What you need to know
- Law enforcement agencies can use a tool called GrayKey to crack iPhone passcodes.
- But if that doesn't work, they have a sneaky alternative.
- A report suggests that some agencies can install software that tracks the password entered into a phone without the suspect's knowledge.
A report suggests that some law enforcement agencies are using software called 'Hide UI' to trick suspects into giving up their iPhone passcodes.
The report has come to light in the wake of further comments made by the FBI about Apple's "unwillingness" to help crack open two phones belonging to the Pensacola naval base shooter. As reported by NBC News:
The GrayKey device, first revealed by Forbes and detailed by security blog Malwarebytes, is a small box with two iPhone lightning cables sticking out of it that was launched in March 2018. Law enforcement officials can plug any recent model of iPhone into the cables to install an "agent" (a piece of software) on the device. The agent then attempts to crack the passcode, offering an estimate for how much time it might take.
Grayshift's GrayKey is not a revelation, and its ability to crack iPhone passcodes has been touted by some privacy experts as one of the reasons that law enforcement agencies do not need Apple to create a backdoor to iOS. This recent report, however, was meant to highlight the more subtle, and sinister, 'Plan B' that agencies sometimes use.
It's called 'Hide UI', a piece of covert software installed on a suspect's phone without their knowledge. Hide UI can log the passcode you type into your phone, all the agency has to do is give the phone back to a suspect and then have them enter there passcode unwittingly:
For example, a law enforcement official could tell the suspect they can call their lawyer or take some phone numbers off the device. Once the suspect has done this, even if they lock their phone again, Hide UI will have stored the passcode in a text file that can be extracted the next time the phone is plugged into the GrayKey device. Law enforcement can then use the passcode to unlock the phone and extract all the data stored on it.
One official cited said that 'Hide UI' was "great technology for our cases", before stating "but as a citizen, I don't really like how it's being used. I feel like sometimes officers will engage in borderline and unethical behavior"... yeah, no kidding.
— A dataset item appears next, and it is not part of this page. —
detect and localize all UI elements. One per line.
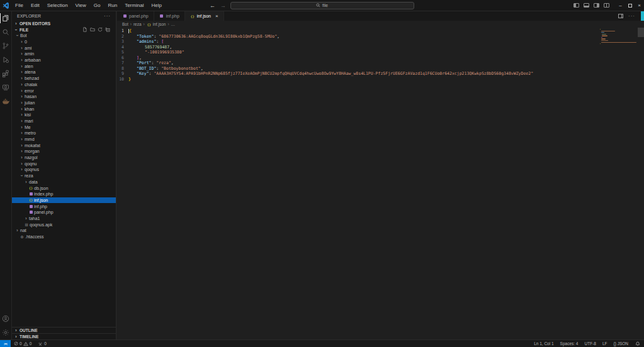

Another source said that Hide UI was actually quite buggy and that logistically it was often easier to get a suspect to hand over their passcode during interrogation.
One important distinction between GrayKey and the Hide UI trick is that the former requires a warrant. It seems there is concern the latter might be being used "without a warrant by law enforcement officers looking for shortcuts."
Hide UI, which is also made by Grayshift, has reportedly been hidden by NDA agreements that law enforcement agencies have signed. According to the report "hundreds of state and local law enforcement agencies across the U.S." have access to GrayKey devices. They state it is unclear how often Hide UI might be being used by these agencies.